Ko could prove as influential as Soong, analyst says

By Chen Wei-han  /  Staff reporter

Taiwanese Public Opinion Foundation chairman You Ying-lung gestures during an interview in Taipei yesterday on Pop Radio.

Photo: CNA

Taipei Mayor Ko Wen-je (柯文哲), if he runs for president in 2020, might have a similar magnitude of influence as People First Party Chairman James Soong (宋楚瑜), who nearly won the 2000 presidential election as an independent candidate, Taiwanese Public Opinion Foundation chairman You Ying-lung (游盈隆) said yesterday.

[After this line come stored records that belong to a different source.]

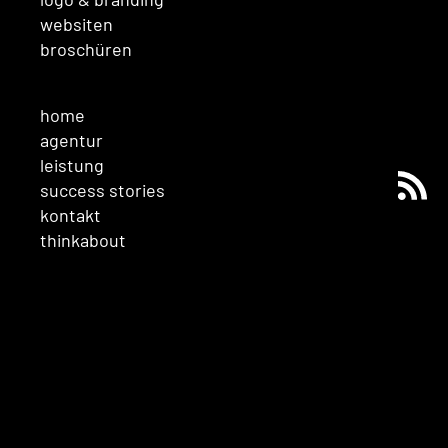
websiten
broschüren
home
agentur
leistung
success stories
kontakt
thinkabout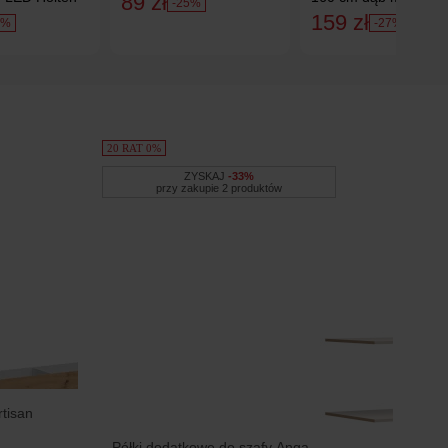
89 zł
-25%
159 zł
3%
-27%
20 RAT 0%
ZYSKAJ
-33%
przy zakupie 2 produktów
tisan
Półki dodatkowe do szafy Anga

In a radio interview, You commented on Ko’s rising popularity and his potential candidacy.

“Ko might well be the next James Soong judging from the structure of his support base,” You said.

Soong, who entered the 2000 race as an independent after losing the Chinese Nationalist Party’s (KMT) presidential nomination to then-vice president Lien Chan (連戰), was then expelled from the KMT and the party accused him of embezzling millions of US dollars from it in what became known as the Chung Hsing Bills Finance scandal.

Soong lost the election to the Democratic Progressive Party’s (DPP) candidate, Chen Shui-bian (陳水扁), by 312,805 votes, but beat Lien by more than 1.7 million votes.

Ko enjoys a degree of popularity similar to Soong’s ahead of the 2000 race and is the nation’s favorite politician, surpassing Premier William Lai (賴清德), You said.

A foundation opinion poll released on Sunday found that Ko scored 66.75 on the “feeling thermometer,” which is gauged between zero and 100, compared with Lai’s 63.44.

However, it remains to be seen if Ko can match Soong’s political influence, You said.

Soong, as a former Taiwan Province governor, had the support of the provincial government and he had built up local political networks loyal to him through decades of effort, You said.

“A fast-rising star like Ko Wen-je might not have the same degree of local support James Soong had,” You said.

Increasing tension between Ko and the DPP is evidence that it finds his popularity threatening, You said.

DPP lawmakers have signed a petition urging the party to nominate its own candidate for next year’s Taipei mayoral election, which it did not do in the 2014 election, and DPP Legislator Cheng Pao-ching (鄭寶清) on Monday accused Ko of trying to curry favor with Beijing and turning voters against the DPP.

“It is the ‘Godzilla’ phenomenon. [Ko has become] a powerful monster that frightens all and provokes attack,” You said.

For people outside the political sphere, Ko’s straightforward manner makes him appear unpretentious and his criticism of the DPP administration’s unpopular policies, such as the Forward-looking Infrastructure Development Program and pension reforms, have aligned him with the public, You said.

The recent Cabinet reshuffle has shown disappointed supporters that President Tsai Ing-wen (蔡英文) can make wise decisions at critical moments, You said, pointing to Sunday’s poll that found her approval rating boosted by 16.6 percentage points to 46.4 percent.

Tsai approved of the unpopular workweek policy, but the new Cabinet must now amend it because employers and employees do not like it, You said.